Github - SegLoss https://github.com/JunMa11/SegLoss

## 4. Image Segmentation Datasets

If you are still here, chances are that you might be asking yourself where you can get some datasets to get started.

### 4.1. Common Objects in Context — Coco Dataset

COCO is a large-scale object detection, segmentation, and captioning dataset. The dataset contains 91 classes. It has 250,000 people with key points. Its download size is 37.57 GiB. It contains 80 object categories. It is available under the Apache 2.0 License and can be downloaded from here.

### 4.2. PASCAL Visual Object Classes (PASCAL VOC)

PASCAL has 9963 images with 20 different classes. The training/validation set is a 2GB tar file. The dataset can be downloaded from the official website.

### 4.3. The Cityscapes Dataset

This dataset contains images of city scenes. It can be used to evaluate the performance of vision algorithms in urban scenarios. The dataset can be downloaded from here.

### 4.4. The Cambridge-driving Labeled Video Database — CamVid

This is a motion-based segmentation and recognition dataset. It contains 32 semantic classes. This link contains further explanations and download links to the dataset.

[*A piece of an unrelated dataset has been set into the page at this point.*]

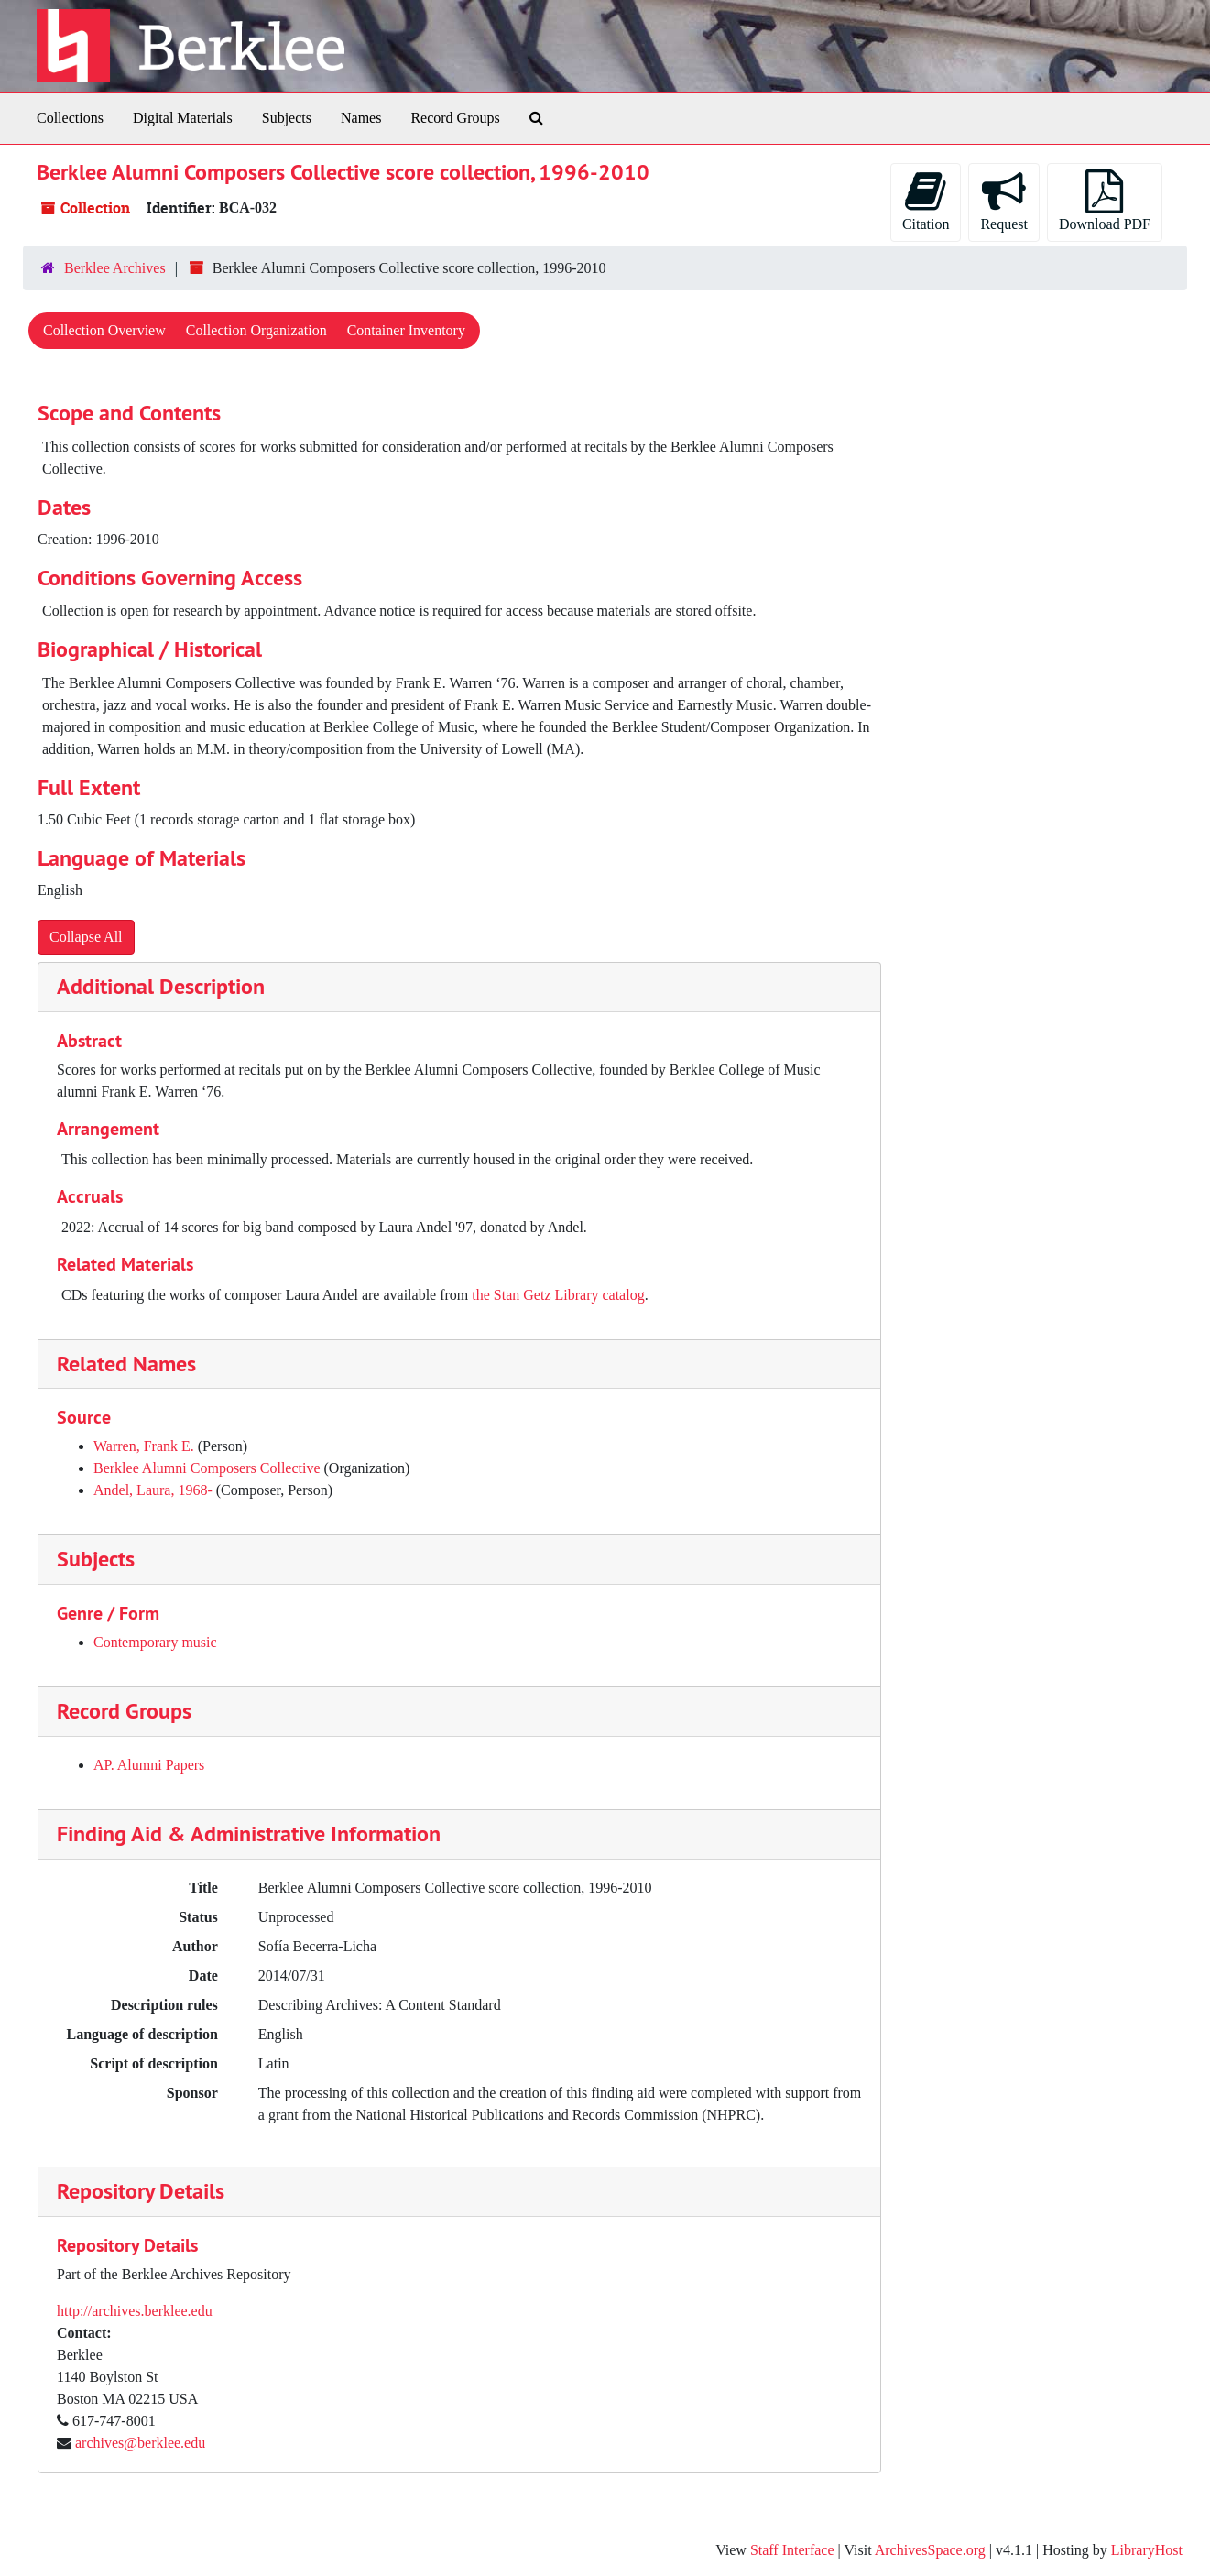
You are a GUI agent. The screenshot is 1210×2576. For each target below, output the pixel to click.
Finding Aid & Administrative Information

## 5. Image Segmentation Frameworks

Now that you are armed with possible datasets, let’s mention a few tools/frameworks that you can use to get started.

• FastAI library— given an image this library is able to create a mask of the objects in the image.
• Sefexa Image Segmentation Tool— Sefexa is a free tool that can be used for Semi-automatic image segmentation, analysis of images, and creation of ground truth
• MultiPath — This a Torch implementation of the object detection network from “A MultiPath Network for Object Detection”.
• OpenCV — This is an open-source computer vision library with over 2500 optimized algorithms.
• MIScnn is a medical image segmentation open-source library. It allows setting up pipelines with state-of-the-art convolutional neural networks and deep learning models in a few lines of code.
• Fritz: Fritz offers several computer vision tools including image segmentation tools for mobile devices.

## 6. Final Thoughts

Hopefully, this article gave you some background into image segmentation and given you some tools and frameworks that you can use to get started.

We’ve covered:

• what image segmentation is,
• a couple of image segmentation architectures,
• some image segmentation losses,
• image segmentation tools and frameworks.